Hooray to the Tulsa Country Sheriff's office! Boo to Mayor Cornett of Oklahoma City.
"We house them (illegals) in a separate pod, all by themselves, because of the language barrier, unless they're from rival gangs and might cause a problem," said Sgt. Shannon Clark of the Tulsa County sheriff's department.Leonardo Carrizo | For The Dispatch
How those detainees ended up in the two-story, medium-security immigration pod is a controversial subject, rife with claims and denials of racial profiling.
Oklahoma's attorney general gave no guidelines to police and sheriff's departments about how to enforce the new law, which requires them to check the immigration status of anyone arrested for a felony or drunken driving.
As Ohio lawmakers consider a bill modeled on Oklahoma's new crackdown -- considered the nation's toughest -- they already can see the fallout here.
"Only the federal government can enforce immigration laws," said Oklahoma City Mayor Mick Cornett. "There's a misperception in our own community about new discretion our police received in our city.

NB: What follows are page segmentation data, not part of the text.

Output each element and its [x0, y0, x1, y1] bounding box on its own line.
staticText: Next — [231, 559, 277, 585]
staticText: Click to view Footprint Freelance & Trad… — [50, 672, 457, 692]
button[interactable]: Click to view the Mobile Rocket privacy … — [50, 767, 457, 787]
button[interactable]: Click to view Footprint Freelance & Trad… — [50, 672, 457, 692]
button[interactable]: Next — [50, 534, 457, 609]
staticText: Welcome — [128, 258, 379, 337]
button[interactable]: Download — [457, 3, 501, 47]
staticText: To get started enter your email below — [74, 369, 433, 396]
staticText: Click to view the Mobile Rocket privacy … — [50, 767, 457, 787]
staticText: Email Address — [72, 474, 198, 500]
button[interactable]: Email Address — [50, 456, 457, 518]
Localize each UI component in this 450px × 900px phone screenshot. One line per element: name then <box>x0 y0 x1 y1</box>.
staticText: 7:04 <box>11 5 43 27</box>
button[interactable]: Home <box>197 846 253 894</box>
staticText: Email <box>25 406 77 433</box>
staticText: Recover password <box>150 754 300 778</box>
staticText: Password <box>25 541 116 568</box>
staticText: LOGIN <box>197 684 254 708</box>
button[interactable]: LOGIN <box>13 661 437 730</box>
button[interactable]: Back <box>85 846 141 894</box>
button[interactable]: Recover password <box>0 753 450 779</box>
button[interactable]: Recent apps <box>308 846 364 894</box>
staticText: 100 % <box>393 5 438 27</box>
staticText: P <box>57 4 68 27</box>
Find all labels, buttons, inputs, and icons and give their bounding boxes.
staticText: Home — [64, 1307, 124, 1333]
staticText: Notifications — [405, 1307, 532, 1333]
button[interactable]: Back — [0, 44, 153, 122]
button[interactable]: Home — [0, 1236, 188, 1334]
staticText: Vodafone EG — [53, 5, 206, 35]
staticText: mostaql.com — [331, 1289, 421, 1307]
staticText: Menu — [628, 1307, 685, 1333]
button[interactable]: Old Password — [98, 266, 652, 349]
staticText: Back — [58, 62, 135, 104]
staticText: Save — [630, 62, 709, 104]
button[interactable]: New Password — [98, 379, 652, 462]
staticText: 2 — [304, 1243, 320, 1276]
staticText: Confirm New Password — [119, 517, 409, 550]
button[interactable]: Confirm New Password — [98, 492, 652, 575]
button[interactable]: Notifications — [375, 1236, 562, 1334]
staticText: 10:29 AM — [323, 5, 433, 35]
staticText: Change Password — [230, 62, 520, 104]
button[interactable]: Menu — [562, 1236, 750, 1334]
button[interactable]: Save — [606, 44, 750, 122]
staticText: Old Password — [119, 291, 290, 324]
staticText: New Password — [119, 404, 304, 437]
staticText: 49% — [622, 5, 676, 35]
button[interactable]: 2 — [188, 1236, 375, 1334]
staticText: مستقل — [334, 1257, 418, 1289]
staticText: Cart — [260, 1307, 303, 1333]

It's been difficult to communicate directly to our citizens."
"Gosh, the Tulsa County sheriff's department is the model in Oklahoma for the way state and local enforcement agencies ought to be cooperatively enforcing immigration law," said Randy Terrill, the Republican state representative who wrote the legislation.
Of the 742 detained in the Tulsa jail in the first six months of this year, 677 were Mexican citizens.